Tell how many lines below include the word "солнца". Only the number should appear.

[Recorded data]
__________________________________________________

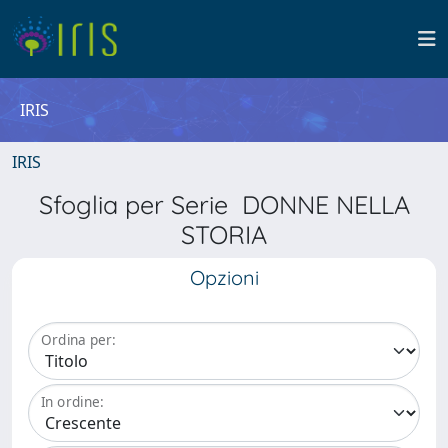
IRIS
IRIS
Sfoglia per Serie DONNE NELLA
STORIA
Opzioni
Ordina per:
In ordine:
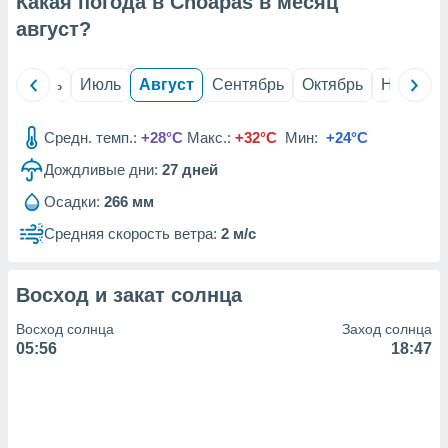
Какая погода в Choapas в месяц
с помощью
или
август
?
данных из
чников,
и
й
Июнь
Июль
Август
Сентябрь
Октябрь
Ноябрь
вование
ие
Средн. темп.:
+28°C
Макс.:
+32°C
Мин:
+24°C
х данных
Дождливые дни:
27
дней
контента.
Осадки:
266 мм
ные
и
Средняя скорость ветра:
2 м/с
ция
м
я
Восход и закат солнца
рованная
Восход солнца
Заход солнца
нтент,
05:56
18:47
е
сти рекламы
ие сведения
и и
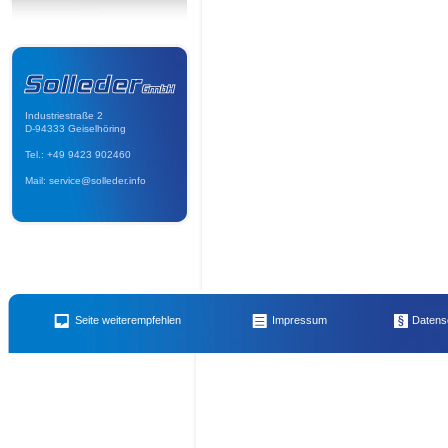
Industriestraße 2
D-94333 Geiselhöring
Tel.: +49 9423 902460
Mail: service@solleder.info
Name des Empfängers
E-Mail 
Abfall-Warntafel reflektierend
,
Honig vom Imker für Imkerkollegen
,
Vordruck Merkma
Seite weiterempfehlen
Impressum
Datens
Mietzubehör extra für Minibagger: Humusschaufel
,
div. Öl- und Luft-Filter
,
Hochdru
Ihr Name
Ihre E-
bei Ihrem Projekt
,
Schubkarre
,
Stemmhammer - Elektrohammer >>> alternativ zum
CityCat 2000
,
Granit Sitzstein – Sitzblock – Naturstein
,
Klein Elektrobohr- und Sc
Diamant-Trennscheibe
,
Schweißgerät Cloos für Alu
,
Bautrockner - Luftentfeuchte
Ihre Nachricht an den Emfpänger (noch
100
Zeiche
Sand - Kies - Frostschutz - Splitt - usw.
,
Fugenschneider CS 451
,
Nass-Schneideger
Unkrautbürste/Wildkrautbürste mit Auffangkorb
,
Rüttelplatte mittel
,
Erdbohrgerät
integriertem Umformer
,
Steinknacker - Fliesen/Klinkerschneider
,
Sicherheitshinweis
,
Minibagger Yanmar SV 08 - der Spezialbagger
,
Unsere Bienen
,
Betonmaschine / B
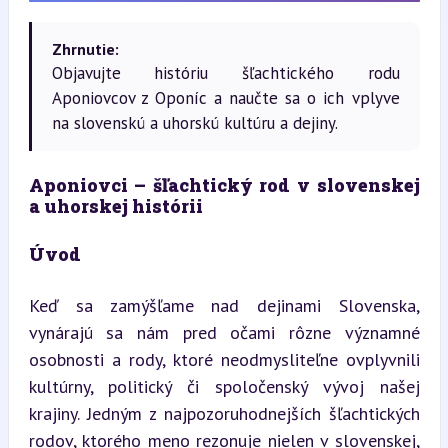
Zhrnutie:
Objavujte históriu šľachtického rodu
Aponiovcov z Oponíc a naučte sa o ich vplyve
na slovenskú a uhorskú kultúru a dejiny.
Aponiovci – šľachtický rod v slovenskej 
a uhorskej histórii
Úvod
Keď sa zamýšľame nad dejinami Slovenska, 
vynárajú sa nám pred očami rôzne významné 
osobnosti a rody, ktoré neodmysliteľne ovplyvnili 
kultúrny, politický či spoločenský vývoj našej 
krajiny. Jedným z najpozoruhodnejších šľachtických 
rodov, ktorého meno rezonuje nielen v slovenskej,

__________________________________________________

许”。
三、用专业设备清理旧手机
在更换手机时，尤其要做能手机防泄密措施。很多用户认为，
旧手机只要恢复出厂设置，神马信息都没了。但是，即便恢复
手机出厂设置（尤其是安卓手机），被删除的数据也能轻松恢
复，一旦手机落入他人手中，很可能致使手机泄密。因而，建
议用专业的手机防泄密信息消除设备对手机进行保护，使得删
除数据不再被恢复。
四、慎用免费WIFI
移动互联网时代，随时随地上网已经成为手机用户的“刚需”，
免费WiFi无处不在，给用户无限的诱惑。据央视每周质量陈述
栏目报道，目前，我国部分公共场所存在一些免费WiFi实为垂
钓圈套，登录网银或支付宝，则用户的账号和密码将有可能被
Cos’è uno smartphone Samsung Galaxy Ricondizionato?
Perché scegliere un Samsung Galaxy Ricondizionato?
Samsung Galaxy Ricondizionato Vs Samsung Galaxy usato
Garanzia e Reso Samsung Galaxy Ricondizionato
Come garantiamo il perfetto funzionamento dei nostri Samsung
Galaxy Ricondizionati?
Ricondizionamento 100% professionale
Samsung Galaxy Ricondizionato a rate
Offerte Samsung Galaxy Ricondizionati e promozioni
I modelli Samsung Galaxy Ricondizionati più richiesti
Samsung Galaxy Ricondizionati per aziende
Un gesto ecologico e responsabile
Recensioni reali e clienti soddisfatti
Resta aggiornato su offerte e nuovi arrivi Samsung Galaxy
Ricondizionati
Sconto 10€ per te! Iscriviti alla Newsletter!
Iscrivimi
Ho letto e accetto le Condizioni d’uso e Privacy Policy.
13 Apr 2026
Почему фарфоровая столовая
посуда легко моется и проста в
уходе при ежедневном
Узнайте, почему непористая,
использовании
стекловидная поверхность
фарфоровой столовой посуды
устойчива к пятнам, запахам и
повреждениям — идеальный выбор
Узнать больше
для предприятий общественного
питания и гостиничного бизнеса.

__________________________________________________

### EXERCISE RESPONSE
3